Lets do some math on that: If you have a HD monitor and you are trying to control a pointer, for each pixel you move your hand, the pointer moves 6 pixels on screen, making it very tricky to hit something like a web link. Now this is if you use the entire resolution of the camera meaning the user has to reach far out to reach the edge of the screen. To make it ergonomically feasible you would probably only use half the screen, giving you a resolution of 12 screen pixels to every camera pixel. If you add to that that you need to generate some kind of event to actually click on something like pinching, you would need click surfaces 100+ pixels large. Add to this that the image is unstable and you have a recipe for user frustration. Its a cool idea, but until the camera is at least HD, I would not attempt to use it for pointing.
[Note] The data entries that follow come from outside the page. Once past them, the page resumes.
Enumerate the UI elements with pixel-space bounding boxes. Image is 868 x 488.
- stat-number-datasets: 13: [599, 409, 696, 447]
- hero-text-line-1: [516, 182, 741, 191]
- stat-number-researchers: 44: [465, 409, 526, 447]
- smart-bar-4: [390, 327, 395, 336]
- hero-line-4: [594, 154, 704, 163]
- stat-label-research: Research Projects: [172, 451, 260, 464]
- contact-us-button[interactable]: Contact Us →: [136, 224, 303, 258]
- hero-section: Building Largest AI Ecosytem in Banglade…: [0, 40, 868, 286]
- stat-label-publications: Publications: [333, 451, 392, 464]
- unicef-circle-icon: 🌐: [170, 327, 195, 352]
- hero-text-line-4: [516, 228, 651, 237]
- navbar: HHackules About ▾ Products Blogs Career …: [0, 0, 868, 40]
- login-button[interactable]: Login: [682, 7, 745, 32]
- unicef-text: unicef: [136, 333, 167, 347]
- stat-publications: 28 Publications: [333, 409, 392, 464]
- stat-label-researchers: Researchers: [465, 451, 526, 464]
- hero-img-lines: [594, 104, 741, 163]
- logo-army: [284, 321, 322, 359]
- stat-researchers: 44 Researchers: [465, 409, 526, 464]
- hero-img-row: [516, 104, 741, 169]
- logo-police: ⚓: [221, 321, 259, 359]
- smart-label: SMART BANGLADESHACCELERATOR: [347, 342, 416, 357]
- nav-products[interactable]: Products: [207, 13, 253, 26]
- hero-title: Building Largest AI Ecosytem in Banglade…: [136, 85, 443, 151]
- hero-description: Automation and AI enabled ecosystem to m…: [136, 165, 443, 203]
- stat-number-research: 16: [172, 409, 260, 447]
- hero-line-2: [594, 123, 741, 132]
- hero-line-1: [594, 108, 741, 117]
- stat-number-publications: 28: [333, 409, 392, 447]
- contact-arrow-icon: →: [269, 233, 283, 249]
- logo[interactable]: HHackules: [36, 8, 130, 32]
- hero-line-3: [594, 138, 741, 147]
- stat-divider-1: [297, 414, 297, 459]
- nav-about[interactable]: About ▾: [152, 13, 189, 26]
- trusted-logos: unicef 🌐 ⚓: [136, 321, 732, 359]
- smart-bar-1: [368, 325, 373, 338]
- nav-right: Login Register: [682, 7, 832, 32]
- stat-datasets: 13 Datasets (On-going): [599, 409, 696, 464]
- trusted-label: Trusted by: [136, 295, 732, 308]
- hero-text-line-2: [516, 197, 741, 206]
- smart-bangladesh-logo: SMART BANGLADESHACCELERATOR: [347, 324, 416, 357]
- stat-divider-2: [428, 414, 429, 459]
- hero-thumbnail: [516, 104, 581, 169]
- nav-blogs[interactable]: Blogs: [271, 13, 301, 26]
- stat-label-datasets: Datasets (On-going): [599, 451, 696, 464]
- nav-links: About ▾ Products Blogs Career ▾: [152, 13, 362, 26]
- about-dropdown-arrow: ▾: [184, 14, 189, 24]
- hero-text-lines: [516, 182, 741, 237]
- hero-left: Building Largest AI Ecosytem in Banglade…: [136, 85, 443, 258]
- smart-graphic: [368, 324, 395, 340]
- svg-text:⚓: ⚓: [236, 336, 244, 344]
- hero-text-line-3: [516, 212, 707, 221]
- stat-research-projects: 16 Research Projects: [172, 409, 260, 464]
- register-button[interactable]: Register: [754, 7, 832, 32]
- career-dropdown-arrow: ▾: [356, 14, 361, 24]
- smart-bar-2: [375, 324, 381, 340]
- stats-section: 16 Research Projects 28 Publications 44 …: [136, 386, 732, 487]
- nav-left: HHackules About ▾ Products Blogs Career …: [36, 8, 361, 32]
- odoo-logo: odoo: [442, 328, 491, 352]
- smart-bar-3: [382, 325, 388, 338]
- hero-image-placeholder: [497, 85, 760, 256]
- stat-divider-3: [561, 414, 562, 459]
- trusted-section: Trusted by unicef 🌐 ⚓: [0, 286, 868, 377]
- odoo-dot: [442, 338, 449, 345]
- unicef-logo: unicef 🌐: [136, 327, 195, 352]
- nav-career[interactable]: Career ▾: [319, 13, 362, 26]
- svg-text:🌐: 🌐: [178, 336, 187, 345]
So over to head tracking. This was my main interest. After discarding the SDKs head tracking I this weekend took a stab at writing my own. After about a day I had written four separate algorithms to find, track and stabilize the head position, down to sub pixel accuracy (Yes I can detect if you move your head about a quarter of a pixel). I use no smoothing or prediction in order to avoid adding any latency, and the result is much more predictable, precise and stable then the SDK head tracker. Even though its worlds better then the SDK and probably close to the limit of how well it can be done with the hardware, I'm still not sure its good enough.
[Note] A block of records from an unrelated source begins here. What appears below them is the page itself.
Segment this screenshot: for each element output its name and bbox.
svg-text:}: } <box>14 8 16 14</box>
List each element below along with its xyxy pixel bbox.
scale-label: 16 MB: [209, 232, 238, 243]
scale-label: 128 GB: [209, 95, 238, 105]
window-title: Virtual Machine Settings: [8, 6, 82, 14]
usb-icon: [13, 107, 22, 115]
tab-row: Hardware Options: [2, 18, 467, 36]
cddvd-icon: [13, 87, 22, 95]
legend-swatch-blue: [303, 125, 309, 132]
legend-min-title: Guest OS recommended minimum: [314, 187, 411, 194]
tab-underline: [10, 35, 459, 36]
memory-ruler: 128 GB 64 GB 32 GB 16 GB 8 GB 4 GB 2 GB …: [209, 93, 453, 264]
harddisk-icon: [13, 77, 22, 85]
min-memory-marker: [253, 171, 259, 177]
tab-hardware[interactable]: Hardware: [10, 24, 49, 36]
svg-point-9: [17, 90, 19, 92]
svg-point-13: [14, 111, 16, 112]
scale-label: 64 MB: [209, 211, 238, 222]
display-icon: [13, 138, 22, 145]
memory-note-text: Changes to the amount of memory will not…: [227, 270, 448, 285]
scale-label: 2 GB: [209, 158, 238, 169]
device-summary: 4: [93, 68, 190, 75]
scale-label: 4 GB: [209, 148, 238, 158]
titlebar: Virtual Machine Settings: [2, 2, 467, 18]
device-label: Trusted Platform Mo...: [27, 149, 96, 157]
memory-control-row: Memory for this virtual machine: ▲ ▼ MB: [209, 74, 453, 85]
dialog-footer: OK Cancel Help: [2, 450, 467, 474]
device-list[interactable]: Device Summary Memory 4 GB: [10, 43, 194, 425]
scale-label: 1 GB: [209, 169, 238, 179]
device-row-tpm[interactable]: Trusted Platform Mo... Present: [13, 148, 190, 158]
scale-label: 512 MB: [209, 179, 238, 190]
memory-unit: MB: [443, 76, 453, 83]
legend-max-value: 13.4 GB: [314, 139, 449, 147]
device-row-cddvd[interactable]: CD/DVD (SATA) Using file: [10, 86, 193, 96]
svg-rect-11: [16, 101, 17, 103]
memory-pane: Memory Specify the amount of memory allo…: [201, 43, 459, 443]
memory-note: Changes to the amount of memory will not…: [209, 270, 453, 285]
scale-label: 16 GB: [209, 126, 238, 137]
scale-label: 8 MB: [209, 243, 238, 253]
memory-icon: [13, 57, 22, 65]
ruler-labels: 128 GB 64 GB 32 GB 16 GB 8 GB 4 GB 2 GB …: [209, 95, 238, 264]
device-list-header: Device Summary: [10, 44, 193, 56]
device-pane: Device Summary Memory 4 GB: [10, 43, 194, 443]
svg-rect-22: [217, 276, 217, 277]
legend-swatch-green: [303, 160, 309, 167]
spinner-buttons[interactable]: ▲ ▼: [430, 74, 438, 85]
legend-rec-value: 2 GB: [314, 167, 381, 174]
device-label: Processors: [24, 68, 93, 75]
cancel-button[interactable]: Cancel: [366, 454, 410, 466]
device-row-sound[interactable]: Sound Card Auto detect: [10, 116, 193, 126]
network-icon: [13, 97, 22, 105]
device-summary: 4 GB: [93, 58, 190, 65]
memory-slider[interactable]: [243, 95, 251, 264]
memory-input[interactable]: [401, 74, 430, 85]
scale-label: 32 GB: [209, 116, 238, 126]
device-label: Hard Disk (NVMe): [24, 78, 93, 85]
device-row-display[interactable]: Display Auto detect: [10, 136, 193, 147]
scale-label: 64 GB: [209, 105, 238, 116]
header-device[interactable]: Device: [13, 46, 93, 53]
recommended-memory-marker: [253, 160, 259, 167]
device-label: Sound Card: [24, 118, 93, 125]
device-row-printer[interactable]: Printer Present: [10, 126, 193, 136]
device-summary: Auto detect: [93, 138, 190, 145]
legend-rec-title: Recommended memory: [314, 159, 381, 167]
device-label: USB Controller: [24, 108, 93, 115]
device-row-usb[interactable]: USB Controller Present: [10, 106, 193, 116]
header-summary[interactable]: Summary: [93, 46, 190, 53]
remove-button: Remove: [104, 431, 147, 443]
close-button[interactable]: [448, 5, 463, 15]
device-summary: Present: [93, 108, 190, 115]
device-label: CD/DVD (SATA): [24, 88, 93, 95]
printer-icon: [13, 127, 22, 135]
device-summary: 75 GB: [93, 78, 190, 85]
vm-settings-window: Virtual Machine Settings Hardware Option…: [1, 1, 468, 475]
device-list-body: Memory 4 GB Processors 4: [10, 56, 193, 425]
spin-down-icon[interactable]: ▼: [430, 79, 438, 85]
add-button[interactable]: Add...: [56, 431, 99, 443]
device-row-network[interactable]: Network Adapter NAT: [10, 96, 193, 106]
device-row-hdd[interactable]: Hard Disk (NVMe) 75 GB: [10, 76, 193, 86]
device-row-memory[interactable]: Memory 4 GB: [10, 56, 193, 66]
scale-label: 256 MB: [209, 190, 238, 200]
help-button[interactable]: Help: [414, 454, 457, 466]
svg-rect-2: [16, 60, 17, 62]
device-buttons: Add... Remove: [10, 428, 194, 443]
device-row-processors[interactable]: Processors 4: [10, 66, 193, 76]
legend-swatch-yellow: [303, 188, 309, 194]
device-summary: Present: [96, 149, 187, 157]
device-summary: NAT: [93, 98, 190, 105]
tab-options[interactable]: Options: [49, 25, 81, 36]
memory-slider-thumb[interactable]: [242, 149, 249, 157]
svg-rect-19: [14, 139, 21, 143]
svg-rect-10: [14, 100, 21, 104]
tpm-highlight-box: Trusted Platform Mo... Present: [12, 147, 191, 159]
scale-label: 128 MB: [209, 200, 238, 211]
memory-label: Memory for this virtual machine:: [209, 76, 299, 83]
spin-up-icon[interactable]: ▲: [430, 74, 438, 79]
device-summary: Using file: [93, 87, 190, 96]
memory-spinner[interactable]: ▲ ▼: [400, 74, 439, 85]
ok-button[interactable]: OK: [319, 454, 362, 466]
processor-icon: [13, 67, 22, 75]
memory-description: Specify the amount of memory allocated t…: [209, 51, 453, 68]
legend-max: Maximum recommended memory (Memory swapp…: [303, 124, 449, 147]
One interesting thing is that the SDK outputs what it calls a precision map, that tells you how good the depth values are. This is a bit of a miss labeling, because what it really is, is the infrared camera image. While its generally true that a bright surface reflects the IR flash better, a dark pixel may still have a correct reflection while a bright pixel may still be something transparent and therefor have a erroneous depth value. One possible use for this map would be to use it as an aid for eye tracking as human eyes lights up like dears in headlights in IR light...
Speaking of eye tracking, When I and the SDK talks about eye tracking, we are talking about where the eyes are, not where they are looking. The SDK has some functionality to try to figure out what direction the head s turned but the most you can get out of it is "The user might be looking to the left". The idea that you could use that to control a pointer is completely ridiculous, as it is orders of magnitude less precise then using a finger as a pointer, and even that is too precise to be useful.
These are all pretty harsh words. So do I think the Camera is worthless? No, its just not nearly god enough to be used as an efective and reliable input device. There are many other specialized uses, like 3D model acquisition where it is useful. My guess is also that with time higher resolution cameras will make more uses feasible, and the current camera is a useful toy for researchers to try to write algorithms that become useful once the camera gets a high enough resolution to be useful to consumers.
The goal of any user interface is to disappear. To connect the users will directly to the machine. When you drive a car you dont have to think how you turn left, you just do. You dont think about turning the steering wheel, you think about turning the car. If you add any doubt that the wheel wont turn the car, the interface becomes a disaster. For a interface to disappear you must trust it 100%, and if it fails you once it becomes worthless. This creates an incredibly high bar for tracking and voice recognition to reach, and this camera isn't there yet.